Stefano Bartezzaghi withDavide Tortorella

Crosswords on play

may sun 29, 2016 - 16.30
Piazza della Sapienza
 admission euro 3.00

“Under the gaze of the playing child, things become imbued with secret significance”, said Walter Benjamin. This is where Stefano Bartezzaghi challenges Davide Tortorella: you have to write down the name of a game. It is a crossword puzzle to be filled in, a puzzle that talks about play. Games are referred to by names passed down from child to child, according to apparently mysterious reasoning. The crossword grid is a chessboard for language, though it is not the pieces (i.e. the letters) that move, but rather their meaning. The white boxes clamour to be filled in; the black squares remind us a good game doesn’t last long, and they tell us exactly how long. Bartezzaghi and Tortorella’s game combines the most disparate, casual and frivolous elements of our culture. While not being too serious, it wants to tell us at least two things: that nothing is worth it if it is not connected to something else, and that, in the end, the important thing is knowing what game we’re playing. 

Stefano Bartezzaghi, is an expert of linguistic games, puzzles and their history. Since 2000 he writes a column on puzzles (Lessico e Nuvole) and one on linguistics (Lapsus) in la Repubblica. His books include: L’elmo di don Chisciotte. Contro la mitologia della creatività (i Libri del Festival della Mente, Laterza, 2009); Non se ne può più. Il libro dei tormentoni (Mondadori, 2010); Come dire. Galateo della comunicazione (Mondadori, 2011); L’orizzonte verticale. Invenzione e storia del cruciverba (2007), Scrittori giocatori (2010) and Una telefonata con Primo Levi (Centro Studi Primo Levi, 2012), all for Einaudi; Il falò delle novità. La creatività al tempo dei cellulari intelligenti (Utet, 2013); La ludoteca di Babele. Dal dado ai social network: a che gioco stiamo giocando (Utet, Dialoghi sull’uomo, maggio 2016). 

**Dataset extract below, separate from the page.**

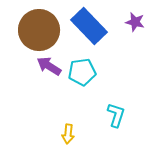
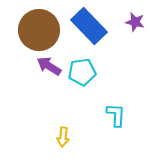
cyan L-shape: rotated 15 degrees counterclockwise
yellow arrow: moved 5 px left, 3 px down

Davide Tortorella was born in Milan in 1961. He learnt the art of play on television from his father Cino (creator and author of all the Saturday afternoon shows, from Chissà chi lo sa? To Il Dirodorlando, for the famous children’s strand TV dei ragazzi), with whom he started to collaborate from the age of ten. He has dedicated almost his entire forty-year career behind the scenes in television to games including M’ama non m’ama, Doppio Slalom, La grande sfida, Vinca il migliore, La ruota della fortuna, Genius, Parole Crociate (the only television show to be sponsored by the weekly puzzle magazine, La Settimana Enigmistica), The Money Drop and many others. He has created riddles, quizzes and practical jokes of every kind for presenters Mike Bongiorno, Paolo Bonolis, Gerry Scotti and others besides. Inevitably he has often taken on the role of competition referee (the “notary” figure), as well as selecting tens of thousands of aspiring contestants.